Outcomes of Dissection Angles as Predictor of Restenosis after Drug-Coated Balloon Treatment
- PMID: 33100279
- PMCID: PMC8532059
- DOI: 10.5551/jat.59774
Outcomes of Dissection Angles as Predictor of Restenosis after Drug-Coated Balloon Treatment
Abstract
Aim: The predictors of restenosis after endovascular therapy (EVT) with paclitaxel drug-coated balloons (DCBs) have not been clearly established. The present study aimed to investigate the association of post-procedural dissection, as evaluated using intravascular ultrasound (IVUS), with the risk of restenosis following femoropopliteal EVT with paclitaxel DCBs.
Methods: In the present single-center retrospective study, 60 de novo femoropopliteal lesions (44 patients) that underwent EVT with DCBs, without bail-out stenting, were enrolled. The primary outcome was 1-year primary patency. Risk factors for restenosis were evaluated using a Cox proportional hazards regression model and random survival forest analysis.

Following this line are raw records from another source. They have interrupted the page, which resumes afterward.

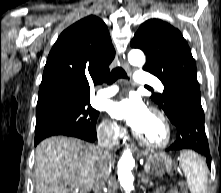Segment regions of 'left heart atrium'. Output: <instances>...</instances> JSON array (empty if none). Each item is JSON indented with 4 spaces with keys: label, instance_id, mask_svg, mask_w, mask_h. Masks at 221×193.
<instances>
[{
    "label": "left heart atrium",
    "instance_id": "obj_1",
    "mask_svg": "<svg viewBox=\"0 0 221 193\" xmlns=\"http://www.w3.org/2000/svg\"><path fill=\"white\" fill-rule=\"evenodd\" d=\"M108 111L113 118L125 122L135 131H138L149 114L144 102L133 95L110 102Z\"/></svg>",
    "mask_w": 221,
    "mask_h": 193
}]
</instances>
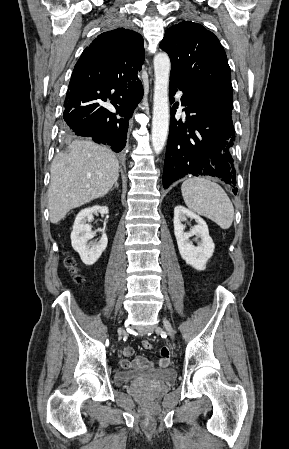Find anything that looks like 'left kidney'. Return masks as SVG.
<instances>
[{
  "instance_id": "1",
  "label": "left kidney",
  "mask_w": 289,
  "mask_h": 449,
  "mask_svg": "<svg viewBox=\"0 0 289 449\" xmlns=\"http://www.w3.org/2000/svg\"><path fill=\"white\" fill-rule=\"evenodd\" d=\"M187 218L193 219L197 223L189 232L184 231L185 226L183 225ZM173 223L174 235L182 259L194 269L204 270L215 248L214 242L209 236L206 222L199 215L184 206L178 205L174 209ZM192 236H196L197 246H194L189 240Z\"/></svg>"
}]
</instances>
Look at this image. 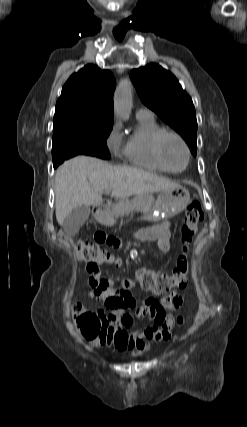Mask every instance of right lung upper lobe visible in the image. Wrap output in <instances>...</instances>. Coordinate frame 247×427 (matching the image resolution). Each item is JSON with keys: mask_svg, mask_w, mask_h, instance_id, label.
Instances as JSON below:
<instances>
[{"mask_svg": "<svg viewBox=\"0 0 247 427\" xmlns=\"http://www.w3.org/2000/svg\"><path fill=\"white\" fill-rule=\"evenodd\" d=\"M115 80L109 70L89 64L63 86L55 114L73 112L96 121H113Z\"/></svg>", "mask_w": 247, "mask_h": 427, "instance_id": "right-lung-upper-lobe-1", "label": "right lung upper lobe"}]
</instances>
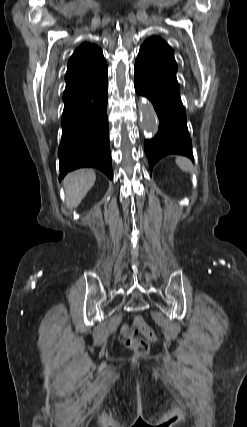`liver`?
Instances as JSON below:
<instances>
[{"label": "liver", "instance_id": "liver-1", "mask_svg": "<svg viewBox=\"0 0 247 427\" xmlns=\"http://www.w3.org/2000/svg\"><path fill=\"white\" fill-rule=\"evenodd\" d=\"M95 180L96 174L92 169H79L69 173L63 181L67 208H76L93 187Z\"/></svg>", "mask_w": 247, "mask_h": 427}]
</instances>
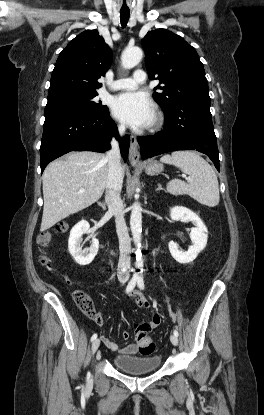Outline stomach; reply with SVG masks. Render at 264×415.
I'll list each match as a JSON object with an SVG mask.
<instances>
[{
  "instance_id": "1",
  "label": "stomach",
  "mask_w": 264,
  "mask_h": 415,
  "mask_svg": "<svg viewBox=\"0 0 264 415\" xmlns=\"http://www.w3.org/2000/svg\"><path fill=\"white\" fill-rule=\"evenodd\" d=\"M146 174L148 175H156L163 171L164 167L163 164L159 163L156 160H150L143 166Z\"/></svg>"
}]
</instances>
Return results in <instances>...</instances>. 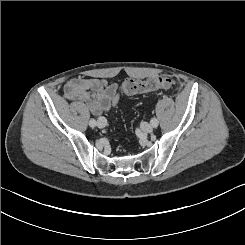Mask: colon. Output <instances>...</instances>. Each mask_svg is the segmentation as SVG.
<instances>
[{
    "label": "colon",
    "instance_id": "colon-1",
    "mask_svg": "<svg viewBox=\"0 0 245 245\" xmlns=\"http://www.w3.org/2000/svg\"><path fill=\"white\" fill-rule=\"evenodd\" d=\"M173 85L174 80L168 75H158L145 80L126 78L122 81L120 90L126 95H135L170 89Z\"/></svg>",
    "mask_w": 245,
    "mask_h": 245
}]
</instances>
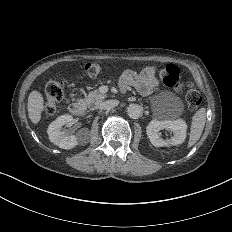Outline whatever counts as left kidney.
I'll list each match as a JSON object with an SVG mask.
<instances>
[{
    "label": "left kidney",
    "instance_id": "left-kidney-1",
    "mask_svg": "<svg viewBox=\"0 0 232 232\" xmlns=\"http://www.w3.org/2000/svg\"><path fill=\"white\" fill-rule=\"evenodd\" d=\"M169 129L173 132L170 139H162L159 131ZM188 125L182 118L173 120H154L147 126V135L155 147L177 146L185 141Z\"/></svg>",
    "mask_w": 232,
    "mask_h": 232
}]
</instances>
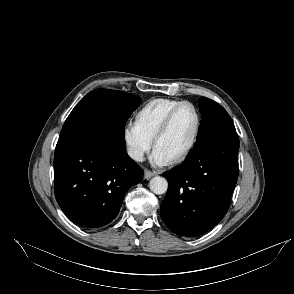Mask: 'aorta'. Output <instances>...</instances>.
<instances>
[{
    "instance_id": "1",
    "label": "aorta",
    "mask_w": 294,
    "mask_h": 294,
    "mask_svg": "<svg viewBox=\"0 0 294 294\" xmlns=\"http://www.w3.org/2000/svg\"><path fill=\"white\" fill-rule=\"evenodd\" d=\"M150 190L157 194H164L168 189V182L164 177L155 176L149 182Z\"/></svg>"
}]
</instances>
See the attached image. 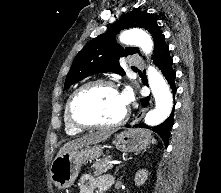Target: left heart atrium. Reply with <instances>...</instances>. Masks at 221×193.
Instances as JSON below:
<instances>
[{"mask_svg": "<svg viewBox=\"0 0 221 193\" xmlns=\"http://www.w3.org/2000/svg\"><path fill=\"white\" fill-rule=\"evenodd\" d=\"M121 99L124 105L127 107L129 103L132 101V93L129 89H125L123 92L120 93Z\"/></svg>", "mask_w": 221, "mask_h": 193, "instance_id": "39dd6f15", "label": "left heart atrium"}]
</instances>
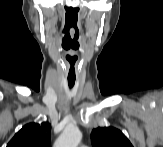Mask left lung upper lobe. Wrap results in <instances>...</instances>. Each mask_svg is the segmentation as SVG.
I'll return each instance as SVG.
<instances>
[{
  "label": "left lung upper lobe",
  "instance_id": "5c2ea615",
  "mask_svg": "<svg viewBox=\"0 0 163 147\" xmlns=\"http://www.w3.org/2000/svg\"><path fill=\"white\" fill-rule=\"evenodd\" d=\"M94 147H133L127 137L114 127H98L91 135Z\"/></svg>",
  "mask_w": 163,
  "mask_h": 147
}]
</instances>
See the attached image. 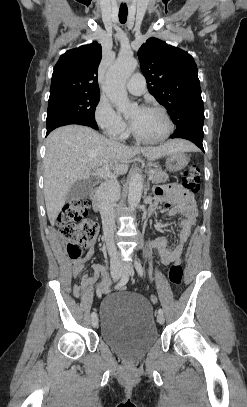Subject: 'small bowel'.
<instances>
[{
    "label": "small bowel",
    "instance_id": "obj_1",
    "mask_svg": "<svg viewBox=\"0 0 247 407\" xmlns=\"http://www.w3.org/2000/svg\"><path fill=\"white\" fill-rule=\"evenodd\" d=\"M156 202H163L164 207L167 209V215L174 217L177 215H184L185 218L180 223V232L178 242L175 247H168V237L161 235L156 237L152 245L158 251L160 255V262L163 265H169L172 263H179L180 257L183 251V247L188 241L192 227L196 221V207L194 200L190 194L185 192L177 184H169L159 187L155 190ZM94 249L89 247L87 254L71 262V275L73 278H80V284L73 286V294L75 297H81L87 294L97 279L100 273L105 271V267L99 264H93L91 268L94 271L93 276H87L83 274L86 263L92 258ZM97 293H106L107 282L102 281L95 286Z\"/></svg>",
    "mask_w": 247,
    "mask_h": 407
}]
</instances>
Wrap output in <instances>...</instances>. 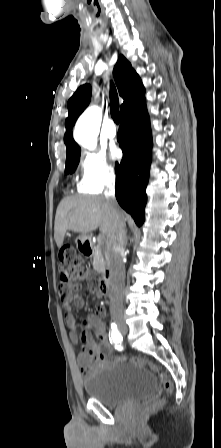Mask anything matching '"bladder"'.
<instances>
[{"label":"bladder","instance_id":"31cf9c89","mask_svg":"<svg viewBox=\"0 0 221 448\" xmlns=\"http://www.w3.org/2000/svg\"><path fill=\"white\" fill-rule=\"evenodd\" d=\"M88 398L116 407L153 395L155 382L145 368L129 362L111 363L82 381Z\"/></svg>","mask_w":221,"mask_h":448}]
</instances>
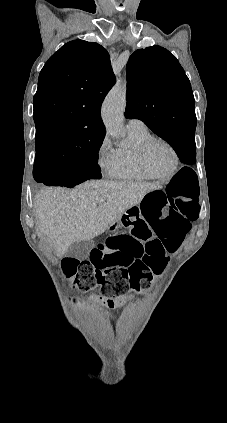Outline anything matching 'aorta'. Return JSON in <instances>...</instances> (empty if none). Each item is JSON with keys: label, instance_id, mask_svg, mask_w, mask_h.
Masks as SVG:
<instances>
[{"label": "aorta", "instance_id": "762f6f07", "mask_svg": "<svg viewBox=\"0 0 227 423\" xmlns=\"http://www.w3.org/2000/svg\"><path fill=\"white\" fill-rule=\"evenodd\" d=\"M125 106L126 85L117 83L106 96L101 108L106 132L114 138L120 137L123 132L122 122Z\"/></svg>", "mask_w": 227, "mask_h": 423}]
</instances>
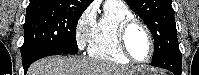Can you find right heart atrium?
I'll return each instance as SVG.
<instances>
[{
	"label": "right heart atrium",
	"instance_id": "right-heart-atrium-1",
	"mask_svg": "<svg viewBox=\"0 0 199 75\" xmlns=\"http://www.w3.org/2000/svg\"><path fill=\"white\" fill-rule=\"evenodd\" d=\"M96 24V12L90 7L82 13L75 28L76 42L80 49H84L89 44Z\"/></svg>",
	"mask_w": 199,
	"mask_h": 75
}]
</instances>
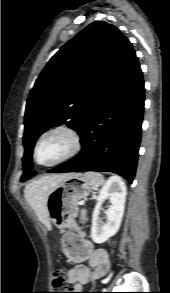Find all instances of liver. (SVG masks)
Instances as JSON below:
<instances>
[{"label": "liver", "mask_w": 170, "mask_h": 293, "mask_svg": "<svg viewBox=\"0 0 170 293\" xmlns=\"http://www.w3.org/2000/svg\"><path fill=\"white\" fill-rule=\"evenodd\" d=\"M67 174L44 175L30 182L24 189V196L34 210L39 221L51 229L47 200L51 189L61 181Z\"/></svg>", "instance_id": "liver-1"}]
</instances>
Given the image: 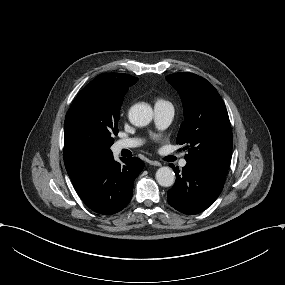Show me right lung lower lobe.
Returning a JSON list of instances; mask_svg holds the SVG:
<instances>
[{"instance_id": "right-lung-lower-lobe-1", "label": "right lung lower lobe", "mask_w": 285, "mask_h": 285, "mask_svg": "<svg viewBox=\"0 0 285 285\" xmlns=\"http://www.w3.org/2000/svg\"><path fill=\"white\" fill-rule=\"evenodd\" d=\"M124 165L112 158L87 176L76 192L94 212L111 215L125 208L132 198L133 183L144 163L139 158H121Z\"/></svg>"}]
</instances>
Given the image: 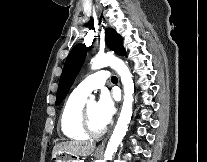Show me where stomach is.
<instances>
[{
  "mask_svg": "<svg viewBox=\"0 0 207 162\" xmlns=\"http://www.w3.org/2000/svg\"><path fill=\"white\" fill-rule=\"evenodd\" d=\"M95 156L99 157V152H95ZM52 162H79L78 157L75 158V156L67 154V153H56L52 155L51 158Z\"/></svg>",
  "mask_w": 207,
  "mask_h": 162,
  "instance_id": "stomach-1",
  "label": "stomach"
}]
</instances>
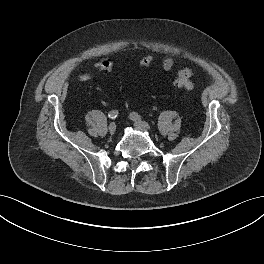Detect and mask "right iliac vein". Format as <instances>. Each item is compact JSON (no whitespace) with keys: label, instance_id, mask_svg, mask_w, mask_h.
<instances>
[{"label":"right iliac vein","instance_id":"63e3f726","mask_svg":"<svg viewBox=\"0 0 264 264\" xmlns=\"http://www.w3.org/2000/svg\"><path fill=\"white\" fill-rule=\"evenodd\" d=\"M115 131H116V124L115 123H110V125H109V132L111 134H113V133H115Z\"/></svg>","mask_w":264,"mask_h":264}]
</instances>
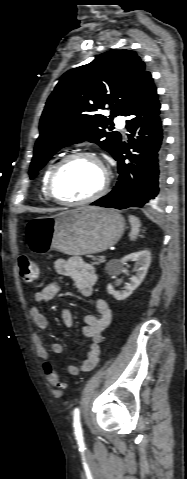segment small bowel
Wrapping results in <instances>:
<instances>
[{"instance_id":"1","label":"small bowel","mask_w":187,"mask_h":479,"mask_svg":"<svg viewBox=\"0 0 187 479\" xmlns=\"http://www.w3.org/2000/svg\"><path fill=\"white\" fill-rule=\"evenodd\" d=\"M54 268L58 277L71 278L81 295H91L97 281L96 272L91 264L85 262L81 257L74 256L68 259L57 260ZM58 292L59 282L53 281L34 294L33 304L29 308V315L38 329L45 331L48 328V321L41 312L40 306L52 302ZM112 314V309L105 299H96L95 313L86 316V324L83 328L84 335L90 340L87 356L80 366L69 364L67 366L69 374L78 376L80 373L89 372L97 366L101 352L100 342L102 333L110 324ZM61 317L66 327L70 328L73 326V313L69 308L62 310ZM33 343L37 356L44 362V372L46 364L53 366L50 362L48 351L44 345L43 338L38 333L33 335ZM50 348L54 354H61L64 351L63 344L59 342L51 343Z\"/></svg>"}]
</instances>
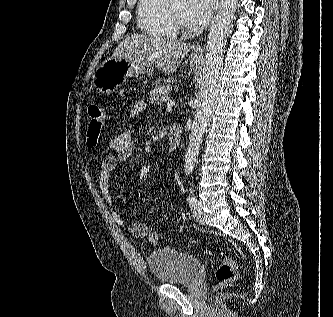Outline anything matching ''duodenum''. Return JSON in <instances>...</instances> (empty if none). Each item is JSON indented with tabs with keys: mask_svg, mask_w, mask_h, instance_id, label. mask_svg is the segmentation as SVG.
<instances>
[{
	"mask_svg": "<svg viewBox=\"0 0 333 317\" xmlns=\"http://www.w3.org/2000/svg\"><path fill=\"white\" fill-rule=\"evenodd\" d=\"M182 129L181 126L177 123L170 125L168 130V150L169 152H175L181 143Z\"/></svg>",
	"mask_w": 333,
	"mask_h": 317,
	"instance_id": "duodenum-1",
	"label": "duodenum"
}]
</instances>
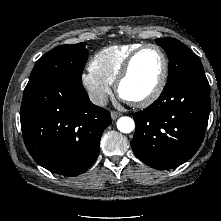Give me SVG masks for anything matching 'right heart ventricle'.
Wrapping results in <instances>:
<instances>
[{
    "label": "right heart ventricle",
    "instance_id": "1",
    "mask_svg": "<svg viewBox=\"0 0 221 221\" xmlns=\"http://www.w3.org/2000/svg\"><path fill=\"white\" fill-rule=\"evenodd\" d=\"M142 43L132 42L108 46L98 51L90 61V69L110 84L115 80L129 54Z\"/></svg>",
    "mask_w": 221,
    "mask_h": 221
}]
</instances>
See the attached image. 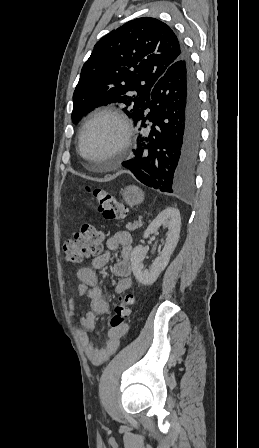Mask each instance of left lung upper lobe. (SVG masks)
I'll use <instances>...</instances> for the list:
<instances>
[{
	"instance_id": "1",
	"label": "left lung upper lobe",
	"mask_w": 259,
	"mask_h": 448,
	"mask_svg": "<svg viewBox=\"0 0 259 448\" xmlns=\"http://www.w3.org/2000/svg\"><path fill=\"white\" fill-rule=\"evenodd\" d=\"M182 55L177 35L156 18H137L111 31L83 65L72 122L110 103L125 105L124 112L132 117L148 105L156 82Z\"/></svg>"
}]
</instances>
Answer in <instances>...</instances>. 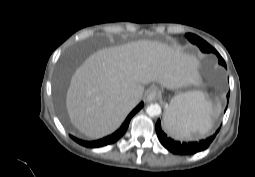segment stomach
<instances>
[{"label": "stomach", "mask_w": 255, "mask_h": 177, "mask_svg": "<svg viewBox=\"0 0 255 177\" xmlns=\"http://www.w3.org/2000/svg\"><path fill=\"white\" fill-rule=\"evenodd\" d=\"M170 109H171V107L169 106L168 109H167L166 114L170 111ZM165 117H166V115H165Z\"/></svg>", "instance_id": "1"}]
</instances>
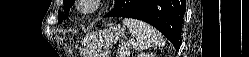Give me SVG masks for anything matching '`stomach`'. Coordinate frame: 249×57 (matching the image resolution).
Instances as JSON below:
<instances>
[{
  "label": "stomach",
  "instance_id": "obj_1",
  "mask_svg": "<svg viewBox=\"0 0 249 57\" xmlns=\"http://www.w3.org/2000/svg\"><path fill=\"white\" fill-rule=\"evenodd\" d=\"M124 30L120 25H113L87 35L84 39V57H108L113 44L124 35Z\"/></svg>",
  "mask_w": 249,
  "mask_h": 57
}]
</instances>
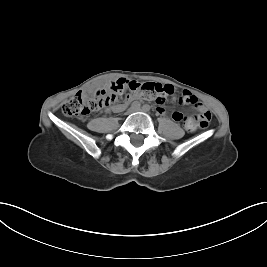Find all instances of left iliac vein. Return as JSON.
Returning a JSON list of instances; mask_svg holds the SVG:
<instances>
[{
    "mask_svg": "<svg viewBox=\"0 0 267 267\" xmlns=\"http://www.w3.org/2000/svg\"><path fill=\"white\" fill-rule=\"evenodd\" d=\"M139 110L142 111V112H147V111H146L145 109H143V108H142V109H139Z\"/></svg>",
    "mask_w": 267,
    "mask_h": 267,
    "instance_id": "1",
    "label": "left iliac vein"
}]
</instances>
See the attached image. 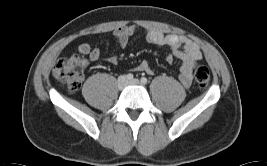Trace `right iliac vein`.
Returning <instances> with one entry per match:
<instances>
[{"label":"right iliac vein","instance_id":"obj_1","mask_svg":"<svg viewBox=\"0 0 267 166\" xmlns=\"http://www.w3.org/2000/svg\"><path fill=\"white\" fill-rule=\"evenodd\" d=\"M125 84H126V77L125 76H120L118 78V87L120 89H122L125 86Z\"/></svg>","mask_w":267,"mask_h":166}]
</instances>
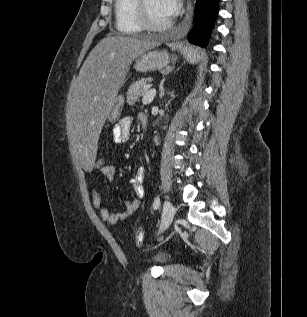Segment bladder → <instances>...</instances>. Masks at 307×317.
<instances>
[{
    "label": "bladder",
    "instance_id": "31cf9c89",
    "mask_svg": "<svg viewBox=\"0 0 307 317\" xmlns=\"http://www.w3.org/2000/svg\"><path fill=\"white\" fill-rule=\"evenodd\" d=\"M154 260L157 262H160V263H167V262H169L170 258L167 255L160 254V255L155 256Z\"/></svg>",
    "mask_w": 307,
    "mask_h": 317
}]
</instances>
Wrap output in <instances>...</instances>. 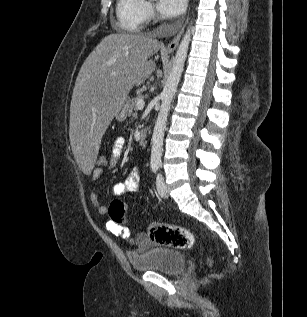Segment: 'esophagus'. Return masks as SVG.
I'll return each instance as SVG.
<instances>
[{"instance_id":"34e87169","label":"esophagus","mask_w":307,"mask_h":317,"mask_svg":"<svg viewBox=\"0 0 307 317\" xmlns=\"http://www.w3.org/2000/svg\"><path fill=\"white\" fill-rule=\"evenodd\" d=\"M183 30H184V26L181 28V30L177 34V36L167 45V47L165 49L166 52H173L176 49V47L180 41V38L182 36Z\"/></svg>"}]
</instances>
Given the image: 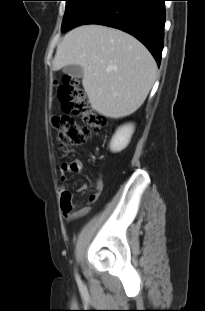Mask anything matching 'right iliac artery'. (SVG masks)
I'll return each mask as SVG.
<instances>
[{
    "label": "right iliac artery",
    "mask_w": 205,
    "mask_h": 311,
    "mask_svg": "<svg viewBox=\"0 0 205 311\" xmlns=\"http://www.w3.org/2000/svg\"><path fill=\"white\" fill-rule=\"evenodd\" d=\"M76 279H77V282L80 283V278L78 275H76Z\"/></svg>",
    "instance_id": "obj_1"
}]
</instances>
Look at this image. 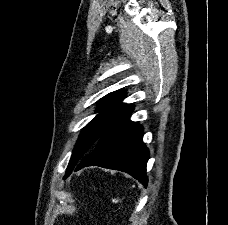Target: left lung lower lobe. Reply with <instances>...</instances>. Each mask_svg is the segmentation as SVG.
I'll use <instances>...</instances> for the list:
<instances>
[{
  "label": "left lung lower lobe",
  "instance_id": "obj_1",
  "mask_svg": "<svg viewBox=\"0 0 228 225\" xmlns=\"http://www.w3.org/2000/svg\"><path fill=\"white\" fill-rule=\"evenodd\" d=\"M132 111L103 133L93 150L79 162L74 171L87 166L120 170L147 186L149 151L142 142L143 127L129 119Z\"/></svg>",
  "mask_w": 228,
  "mask_h": 225
}]
</instances>
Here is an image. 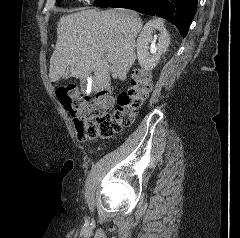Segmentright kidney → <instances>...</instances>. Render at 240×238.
<instances>
[{"mask_svg": "<svg viewBox=\"0 0 240 238\" xmlns=\"http://www.w3.org/2000/svg\"><path fill=\"white\" fill-rule=\"evenodd\" d=\"M159 31L158 44L156 48H151L150 55L148 44L152 41L153 31ZM170 43V36L161 19H152L143 27L137 39V56L140 66L147 70H153L160 60V56L166 52Z\"/></svg>", "mask_w": 240, "mask_h": 238, "instance_id": "obj_1", "label": "right kidney"}]
</instances>
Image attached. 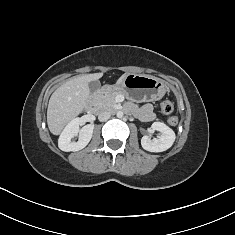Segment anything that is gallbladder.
Segmentation results:
<instances>
[{"label": "gallbladder", "instance_id": "1", "mask_svg": "<svg viewBox=\"0 0 235 235\" xmlns=\"http://www.w3.org/2000/svg\"><path fill=\"white\" fill-rule=\"evenodd\" d=\"M88 86L91 92H95L100 88V82L97 80L91 81L89 82Z\"/></svg>", "mask_w": 235, "mask_h": 235}]
</instances>
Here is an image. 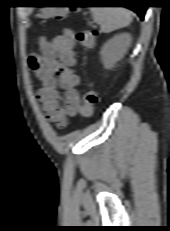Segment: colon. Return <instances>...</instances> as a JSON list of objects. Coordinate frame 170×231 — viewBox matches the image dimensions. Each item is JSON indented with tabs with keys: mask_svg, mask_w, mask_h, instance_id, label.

Results: The 1-year primary patency rate was 57.2% [95% confidence interval, 45%-72%]. IVUS-evaluated post-procedural dissection was significantly associated with the risk of restenosis (P=0.002), with the best cutoff point of 64º [range, 39º-83º]. The random survival forest analysis showed that the variable importance measure of IVUS-evaluated dissection was significantly lower than that of the reference vessel diameter (P<0.001), not different from that of the lesion length (P=0.41), and significantly higher than that of any other clinical feature (all P<0.05).
Conclusion: IVUS-evaluated post-procedural dissection was associated with 1-year restenosis following femoropopliteal EVT with DCB.
Keywords: Dissection; Drug-coated balloon; Intravascular ultrasound; Peripheral artery disease; Restenosis.